_INSTRUCTIONS FOR THE TASK_
Reproduce exactly the opening lines of the listing, stopping after the line that contains "Task: Click on" and including it.

_ENTRIES SUPPLIED_
##############################

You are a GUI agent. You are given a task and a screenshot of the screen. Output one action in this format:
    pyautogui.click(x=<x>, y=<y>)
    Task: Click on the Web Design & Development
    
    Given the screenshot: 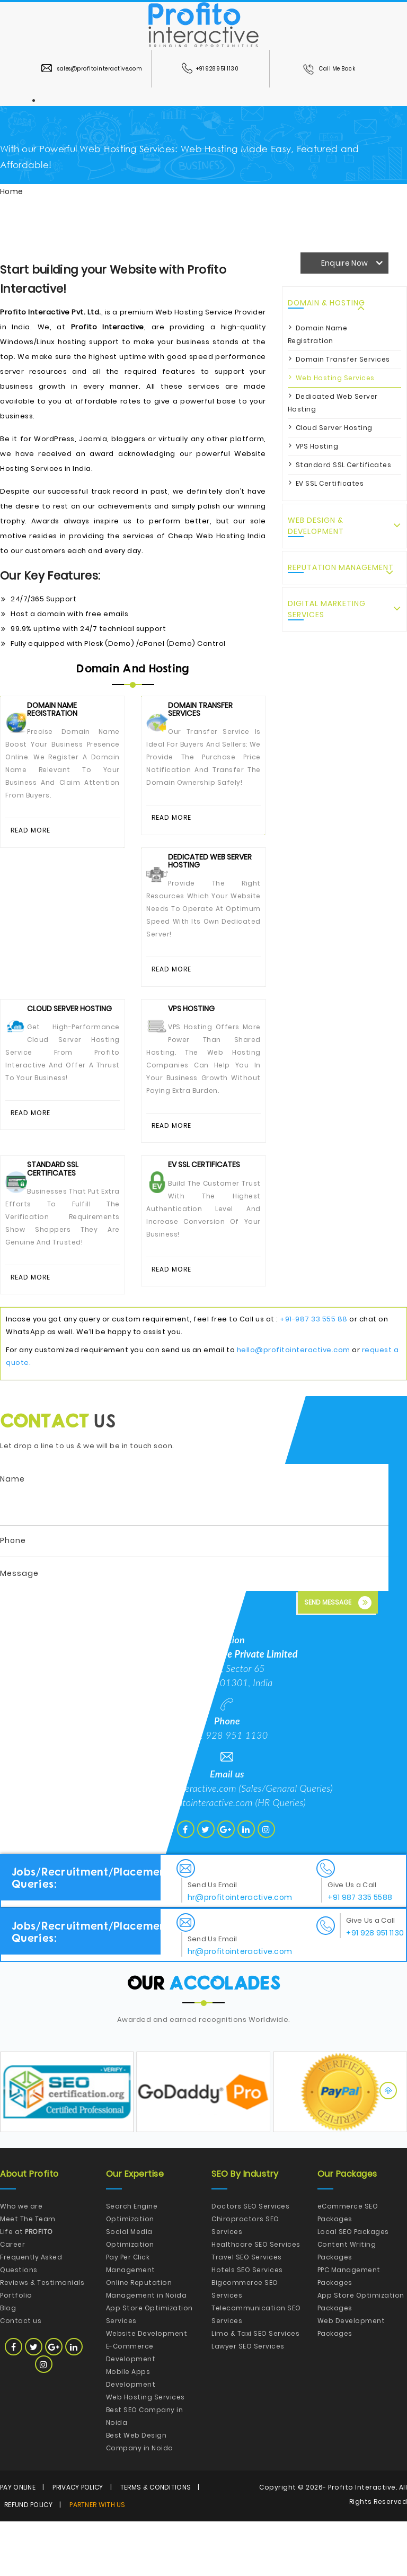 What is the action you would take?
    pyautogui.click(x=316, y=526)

##############################

_SOLUTION FOR THIS EXERCISE_
You are a GUI agent. You are given a task and a screenshot of the screen. Output one action in this format:
    pyautogui.click(x=<x>, y=<y>)
    Task: Click on the Web Design & Development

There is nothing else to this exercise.